Ich hab vor lauter Aufregung ziemlich viel Wasser geschluckt, bin aber ansonsten wirklich gut durchgekommen! Immer mit dem Hintergedanken, meine Kräfte gut einzuteilen konnte ich zügig durchschwimmen und verließ nach knapp 12min. das Wasser.

In der Wechselzone zeigte sich dann nochmal sehr deutlich meine Nervosität 😀 mit nassen Beinen ist es wirklich sehr schwer, in die Radhose zu springen – vor allem wenn die Hose innen ein Gummiband hat 😀

Söckchen an (so viel Zeit muss sein), Helm und Handschuhe und ab aufs Rad!

Hier ging dann der große Kampf los… Es galt zwei Runden á 10km zu bestreiten. Soweit, so gut…! Wären da nicht die 217 Höhenmeter! Alter Schwede! An der schlimmsten Stelle hatte der Berg 14% Steigung! Ich meine, ich bin ja aus dem Rheinland und hier gibt es keine Berge!!! Selbst wenn ich Radfahren etwas mehr trainiert hätte, wäre ich da im Leben nicht raufgekommen! Es waren wirklich die 20 schlimmsten Kilometer, dich ich in meinem Leben hinter mich gebracht habe! Ich habe geflucht wie ein Rohrspatz, meine Oberschenkel haben gebrannt, bis ich das Gefühl hatte, sie platzen und zu guter Letzt haben mich auch noch Wadenkrämpfe gequält. Natürlich hatte ich keine Verpflegung dabei, aber aufgeben kam einfach nicht in Frage 😀

Ich war noch nie so glücklich wie in dem Moment, als ich nach der zweiten Runde in die Wechselzone einbiegen konnte! Der Wechsel ging dann zum Glück ruck zuck und schon war ich auf der Laufstrecke.
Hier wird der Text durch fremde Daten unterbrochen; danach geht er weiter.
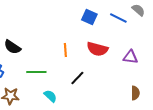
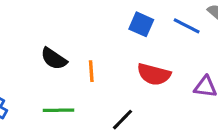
black semicircle: (12, 47) -> (54, 59), moved
orange line: (65, 50) -> (91, 71), moved

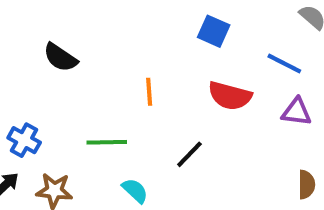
blue line: (187, 26) -> (284, 64), moved
black semicircle: (54, 59) -> (60, 57), moved

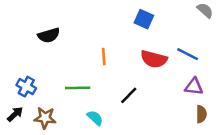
black semicircle: (60, 57) -> (49, 35), turned -50
blue line: (284, 64) -> (188, 54), moved
purple triangle: (296, 112) -> (194, 87), moved

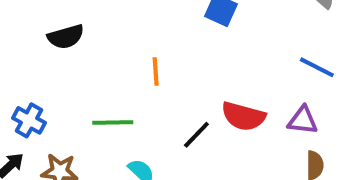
blue line: (188, 54) -> (317, 67), moved
red semicircle: (154, 59) -> (243, 116), moved

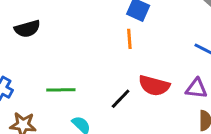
orange line: (156, 71) -> (129, 39), moved

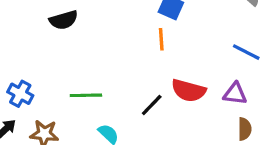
black semicircle: (27, 29) -> (64, 20), moved

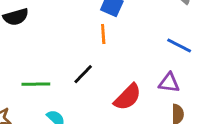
red semicircle: (189, 91) -> (128, 97), moved, turned -60
black line: (152, 105) -> (83, 74), moved

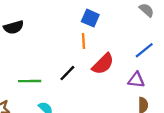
blue line: (179, 45) -> (144, 50), turned -66
red semicircle: (128, 97) -> (103, 64), moved

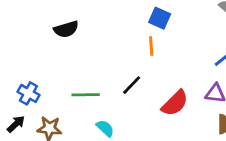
red semicircle: (103, 64) -> (175, 103), moved

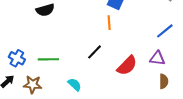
green line: (86, 95) -> (48, 59), moved

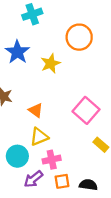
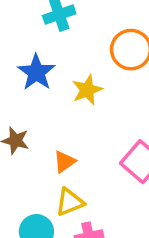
orange triangle: (36, 110) -> (64, 162), turned 49

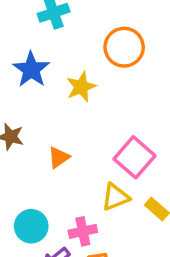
yellow triangle: (70, 202) -> (116, 197), moved

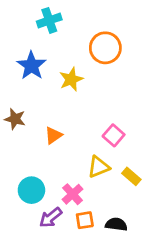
pink square: (134, 157) -> (114, 135), size x0.7
pink cross: (83, 231) -> (73, 194), turned -30

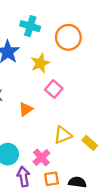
cyan cross: (49, 20) -> (30, 26), moved, turned 36
pink square: (114, 135) -> (54, 89), moved
purple arrow: (51, 217) -> (23, 177), turned 120

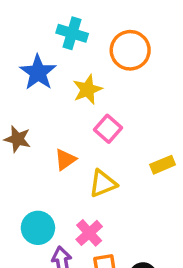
yellow triangle: (63, 135) -> (103, 183), moved
yellow rectangle: (90, 143) -> (163, 165), moved, turned -64

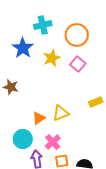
cyan cross: (72, 33) -> (43, 25), turned -30
pink square: (108, 129) -> (78, 64), moved
orange triangle: (65, 160) -> (39, 118), moved

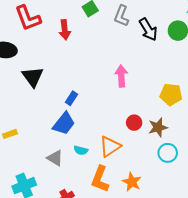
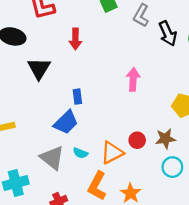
red arrow: (65, 30) -> (75, 39), moved
blue rectangle: (72, 98) -> (77, 97), turned -48
red circle: (134, 123) -> (137, 140), moved
gray triangle: (55, 158) -> (52, 158), size x1.4

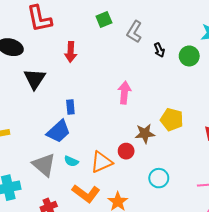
black arrow: (168, 33) -> (159, 50), size x0.6
brown star: (165, 139) -> (145, 133), moved
orange L-shape: (97, 186) -> (86, 193), turned -84

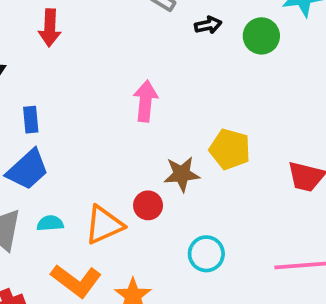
black arrow: (159, 50) -> (208, 25), turned -80
blue rectangle: (70, 107) -> (31, 120), moved
cyan semicircle: (71, 161) -> (50, 223), turned 152

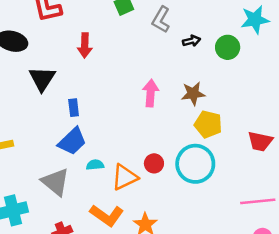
brown star: (182, 174) -> (193, 94), moved
cyan semicircle: (50, 223) -> (95, 165), moved
cyan circle: (206, 254) -> (195, 164), moved, size x1.6

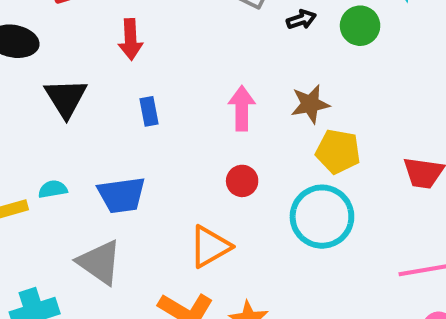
blue rectangle: (74, 108) -> (149, 111), moved
blue trapezoid: (72, 141) -> (122, 195), turned 40
red circle: (154, 163) -> (242, 181), moved
cyan semicircle: (95, 165) -> (53, 189), moved

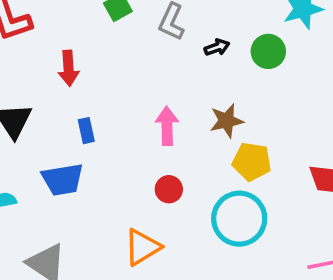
blue trapezoid: (122, 195) -> (63, 179), moved

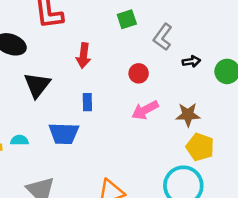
pink arrow: (167, 126) -> (145, 110), turned -128
red circle: (169, 189) -> (139, 73), moved

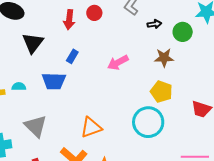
red circle: (139, 73) -> (94, 13), moved
blue rectangle: (87, 102) -> (72, 56), turned 32
brown star: (188, 115) -> (164, 58), moved

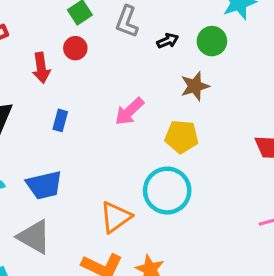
blue trapezoid: (54, 81) -> (44, 185), moved
yellow pentagon: (161, 92) -> (182, 137), moved
cyan circle: (148, 122) -> (167, 191), moved

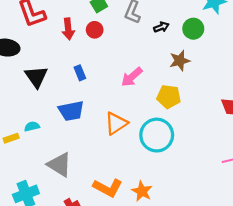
red arrow: (41, 68) -> (68, 29), moved
blue rectangle: (60, 120) -> (80, 73), moved, turned -40
blue trapezoid: (44, 185) -> (71, 111), moved
orange triangle: (116, 217) -> (116, 123), moved

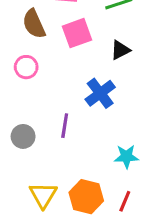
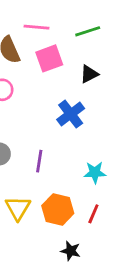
purple line: (65, 126) -> (39, 161), moved

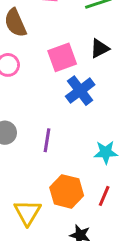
pink square: (49, 58) -> (62, 57), moved
yellow triangle: (18, 208) -> (27, 212), moved

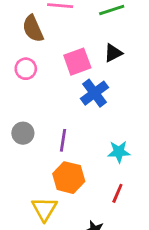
orange hexagon: (67, 191) -> (69, 178), moved

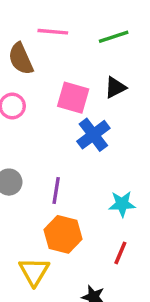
pink square: (77, 62) -> (73, 98), turned 36

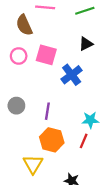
pink square: (73, 98) -> (46, 55), moved
red line: (120, 253) -> (84, 141), moved

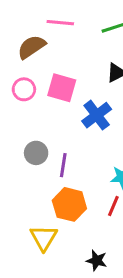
brown semicircle: (24, 25) -> (32, 47), turned 80
gray circle: (16, 106) -> (36, 153), moved

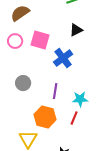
purple line: (63, 165) -> (55, 91), moved

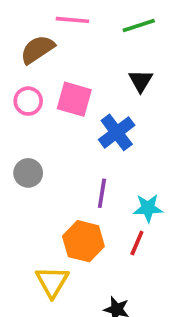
black triangle: (76, 30) -> (141, 81), turned -32
gray circle: (23, 83) -> (28, 173), moved

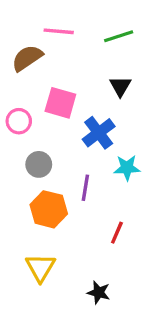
pink circle: (28, 101) -> (19, 121), moved
gray circle: (28, 173) -> (39, 164), moved
cyan star: (148, 208) -> (127, 168), moved
orange hexagon: (83, 241) -> (49, 209), moved

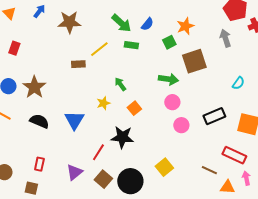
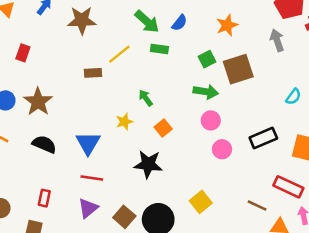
green square: (169, 42) -> (207, 59), moved
red rectangle: (14, 48) -> (23, 53), moved
red line: (98, 152) -> (92, 178), moved, turned 66

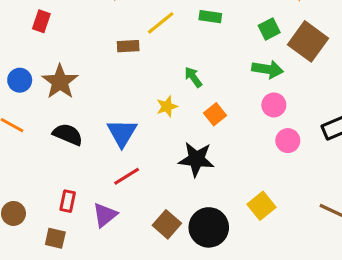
brown square: (238, 69) -> (308, 41), turned -36
red line: (92, 178) -> (127, 176), turned -40
purple triangle: (88, 208) -> (105, 215), moved

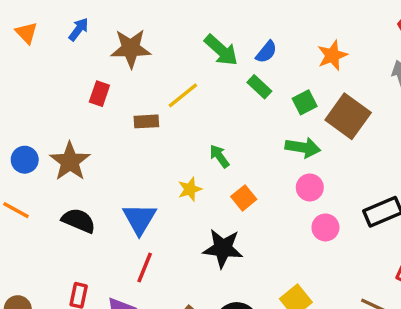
green rectangle: (210, 17) -> (259, 87), moved, turned 35
red rectangle: (41, 21) -> (99, 94), moved
red line: (127, 176) -> (145, 267), turned -36

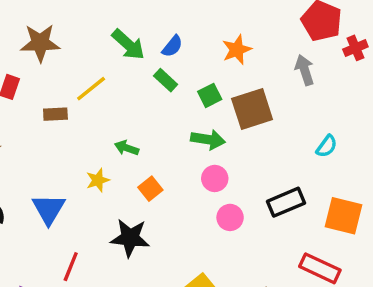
brown square: (348, 116) -> (252, 109), turned 36
green arrow: (219, 156) -> (127, 148), turned -35
red line: (145, 267) -> (71, 267), moved

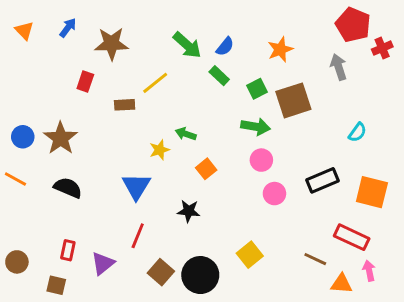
yellow star: (98, 180) -> (160, 150), moved
blue triangle: (49, 209) -> (136, 186), moved
black star: (130, 238) -> (189, 211), size x0.7

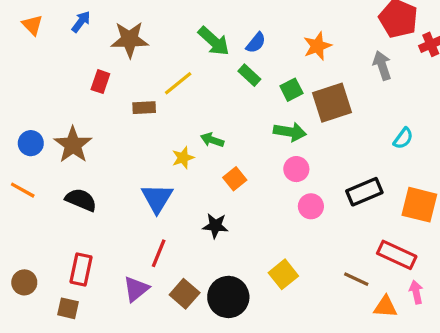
red rectangle: (68, 250) -> (81, 269), size x1.4
purple triangle: (103, 263) -> (136, 289), moved

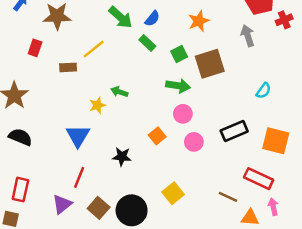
orange square: (235, 179) -> (157, 136), moved

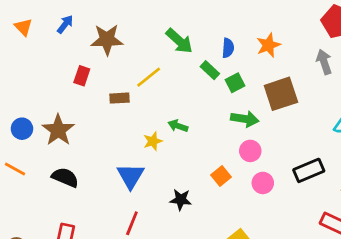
blue semicircle: (152, 19) -> (228, 48), moved, turned -35
green square: (179, 54) -> (235, 83), moved

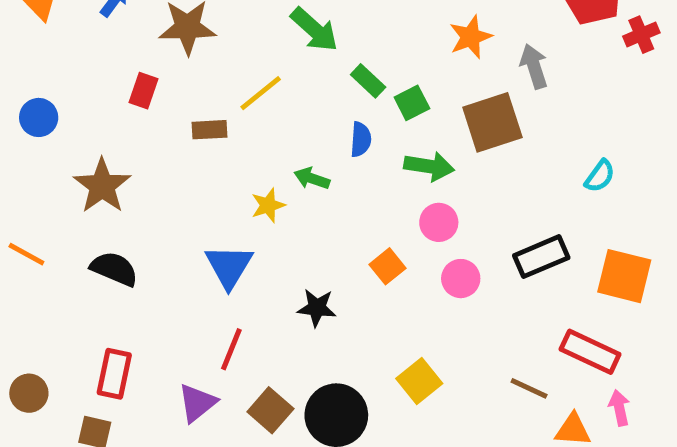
blue semicircle: (228, 48) -> (361, 139), moved
gray arrow: (324, 62) -> (534, 66), moved
blue circle: (22, 129) -> (39, 117), moved

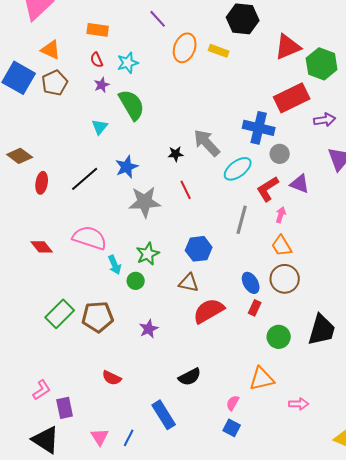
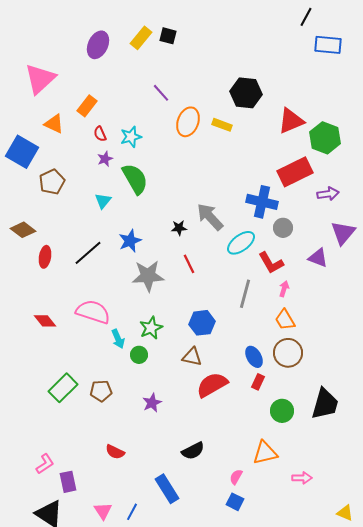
orange rectangle: (98, 30) -> (87, 106), moved, turned -60
brown pentagon: (55, 83) -> (52, 182), moved
purple triangle: (300, 184) -> (318, 258), moved
red L-shape: (268, 189) -> (271, 263), turned -88
brown pentagon: (98, 317) -> (101, 391), size x0.7

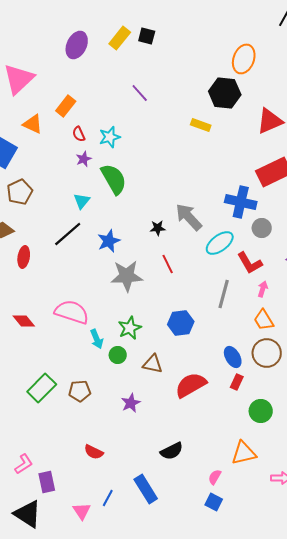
orange ellipse: (188, 122) -> (244, 59), moved
brown pentagon: (52, 182) -> (20, 192), moved
black line: (88, 253) -> (68, 234), moved
brown triangle: (192, 357) -> (153, 364), moved
blue line: (132, 512) -> (108, 498), moved

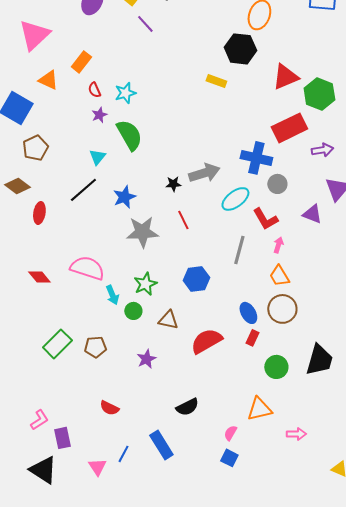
purple line: (140, 93) -> (145, 24), moved
gray arrow: (189, 217) -> (204, 173), turned 116

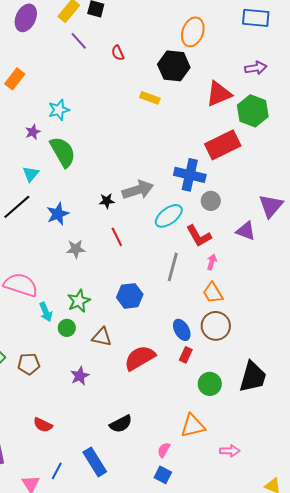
red semicircle: (94, 90) -> (118, 53), moved
purple arrow: (322, 150) -> (256, 68), moved
gray star: (142, 232) -> (76, 249), size x0.6

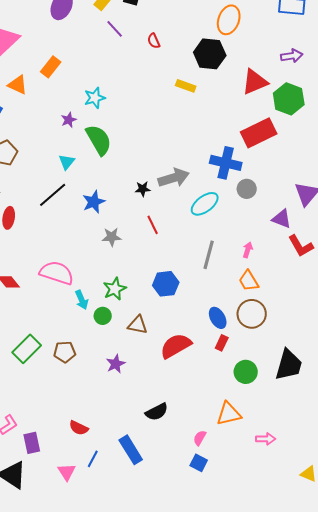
red L-shape: (199, 236) -> (301, 246), moved
red semicircle: (43, 425) -> (79, 428), moved

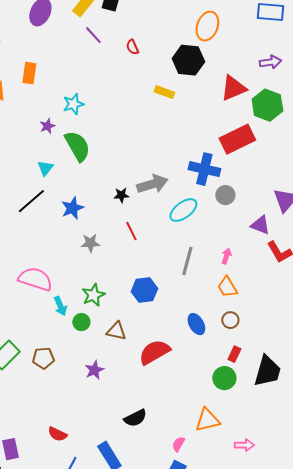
orange rectangle: (51, 67) -> (29, 73), turned -30
brown circle: (252, 314) -> (230, 320), size x0.6
red rectangle: (222, 343) -> (234, 354), moved

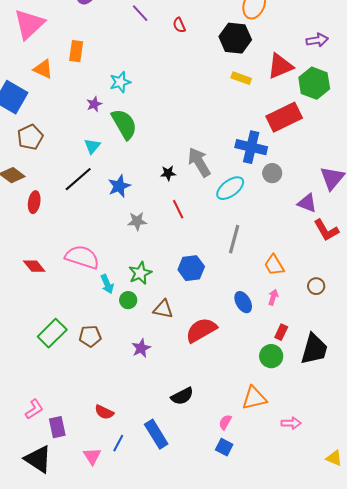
yellow rectangle: (164, 92) -> (241, 78), moved
gray arrow: (152, 184) -> (199, 162), turned -104
pink arrow: (226, 256) -> (273, 297), moved
brown circle: (230, 320) -> (316, 286), moved

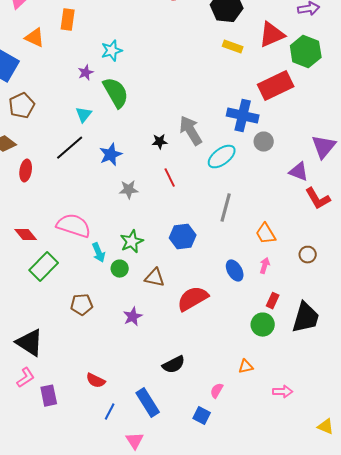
green rectangle: (52, 333) -> (44, 267), moved
orange triangle: (254, 398) -> (246, 367), size x0.6
blue square: (224, 447) -> (202, 416), moved
pink triangle: (92, 456) -> (135, 441), moved
black triangle: (38, 459) -> (30, 343), moved

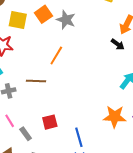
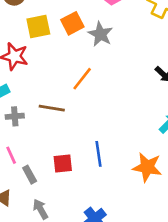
yellow square: (18, 20) -> (38, 27), turned -30
blue line: (79, 137) -> (99, 154), moved

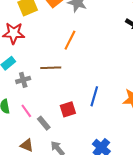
blue line: (99, 154) -> (94, 96), turned 36

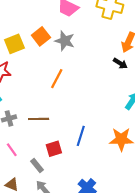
brown line: (51, 68) -> (39, 119), moved
gray rectangle: (44, 123) -> (37, 166), moved

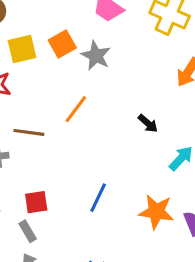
black arrow: (120, 63) -> (148, 123), moved
brown line: (39, 119) -> (29, 132), moved
red square: (54, 149) -> (36, 202), moved

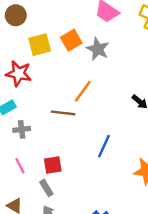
brown line: (29, 132) -> (63, 113), moved
blue line: (98, 198) -> (104, 146), moved

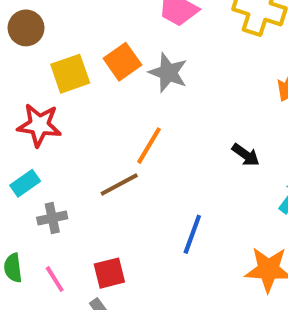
brown line: (63, 113) -> (119, 184), turned -30

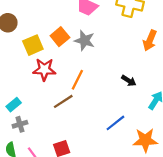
red star: (39, 125) -> (44, 69), moved
gray cross: (52, 218) -> (20, 124), moved
blue line: (192, 234) -> (115, 123), moved, turned 36

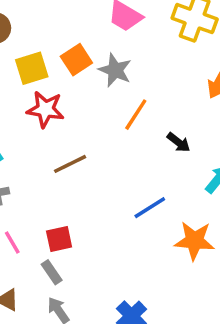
orange line: (77, 80) -> (136, 115), moved

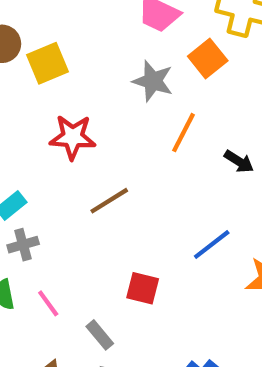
orange square: (76, 60) -> (208, 59), moved
yellow square: (32, 68) -> (48, 63), moved
red square: (59, 239) -> (143, 288), moved, turned 32

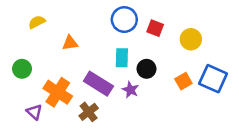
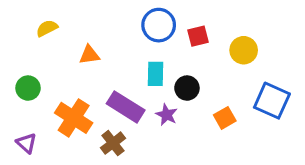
red square: (155, 28) -> (198, 36), turned -35
orange square: (183, 81) -> (225, 118), moved
purple triangle: (34, 112) -> (26, 143), moved

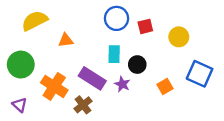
yellow semicircle: (47, 28) -> (35, 21), size x1.6
green circle: (28, 88) -> (21, 65), size x1.5

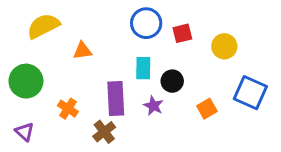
purple rectangle: (92, 78) -> (116, 98), turned 55
orange cross: (54, 86) -> (68, 109), size x0.6

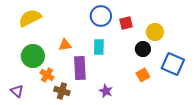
orange triangle: (82, 51) -> (65, 45), moved
green circle: (26, 81) -> (33, 56), moved
black circle: (172, 81) -> (143, 49), moved
purple star: (153, 106) -> (106, 91), moved
brown cross: (104, 132) -> (62, 91), moved, turned -35

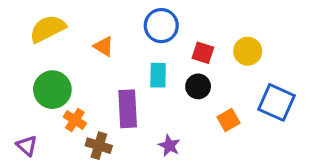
red square: (126, 23) -> (203, 53), moved, turned 32
orange triangle: (65, 45) -> (104, 46), moved, turned 40
black circle: (143, 49) -> (198, 86), moved

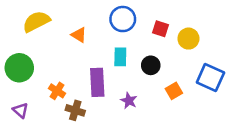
red square: (203, 53) -> (160, 29), moved
green circle: (52, 90) -> (19, 68), moved
purple star: (169, 146) -> (129, 101), moved

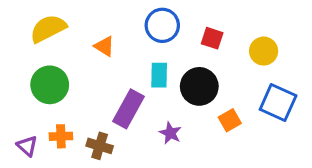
yellow circle: (188, 39) -> (264, 51), moved
black circle: (151, 65) -> (199, 86), size x1.5
green circle: (19, 68) -> (50, 85), moved
purple rectangle: (97, 82) -> (129, 109), turned 32
orange cross: (57, 91) -> (61, 136), moved, turned -35

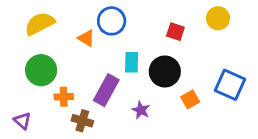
blue circle: (162, 25) -> (112, 21), moved
yellow circle: (264, 51) -> (218, 18), moved
orange cross: (61, 136) -> (64, 97), moved

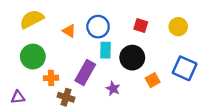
yellow circle: (218, 18) -> (178, 27), moved
blue circle: (112, 21) -> (98, 27), moved
purple triangle: (22, 121) -> (18, 97), turned -48

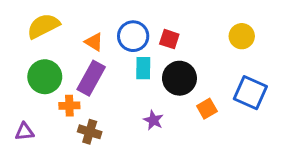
red square: (141, 26) -> (169, 39), moved
purple rectangle: (85, 73) -> (91, 78), moved

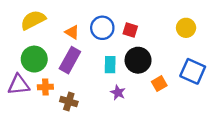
cyan rectangle: (143, 68) -> (110, 65), moved
orange cross: (69, 106) -> (45, 87), moved
purple triangle: (24, 132) -> (19, 85), moved, size x1.5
Hier war mir mittlerweile alles egal 😀 das Laufen lief absolut automatisch und ich konnte die drei Runden in einem recht konstanten Tempo durchlaufen.

Zwar kam mich mir vor, wie das letzte Schneckchen, das kaum von der Stelle kommt, aber ich bin angekommen 🙂 auch hier ging es wieder erst den Berg rauf – und dann wieder runter… Nach knapp 33 Minuten erreichte ich dann das erlösende Ziel 🙂 das besondere an meinem Zieleinlauf: mit mir liefen die Grundschüler aus Herscheid im Zielnein, die am kleinen Triathlon teilgenommen haben! Als wäre das nicht schon besonders, hab ich ausnahmsweise auch eine Finisher-Medaille erhalten 🙂

Das Gefühl im Ziel ist wirklich kaum zu beschreiben. Es war nicht dieses stolze Glücksgefühl, welches ich von den Läufen kenne – es war pure Erschöpfung, körperlich wie auch mental, gemischt mit der Freude, dass es ENDLICH vorbei war!
Mein Liebster hatte zum Glück direkt etwas Iso-Drink für mich – ich war wirklich noch nie so unterzuckert… Meine Endzeit beträgt 2:06:08h und jetzt, wo ein paar Tage vergangen sind, kann ich mich erst richtig freuen, dass ich es wirklich geschafft habe!
Für den ersten Triathlon war die Radstrecke wohl doch etwas zu anspruchsvoll aber es war gleichzeitig mein Beweis, dass erstens alle Ausdauersportarten im Kopf entschieden werden und zweiten zwischen „ich kann nicht mehr“ und „ich will nicht mehr“ unglaublich viele Kraftreserven stecken, die nur hervorgelockt werden wollen!
Der nächste Triathlon wird dafür umso besser vorbereitet sein und auch der Veranstaltungsort wird mit mehr Sorgfalt ausgewählt (diesmal war das entscheidende Kriterium das Schwimmen im Schwimmbad :D)
Erstaunlicher Weise hatte ich keinen großen Muskelkater 🙂 ich war so kaputt wie noch nie in meinem Leben und hatte einen wahnsinnigen Heißhunger auf Nudeln, der bis gestern angehalten hat 😀

Jetzt kann der Marathon kommen – so schlimm wie der Triathlon kann es gar nicht werden 🙂

Seid ihr auch schon mal so krass an die eigenen körperlichen Grenzen gekommen?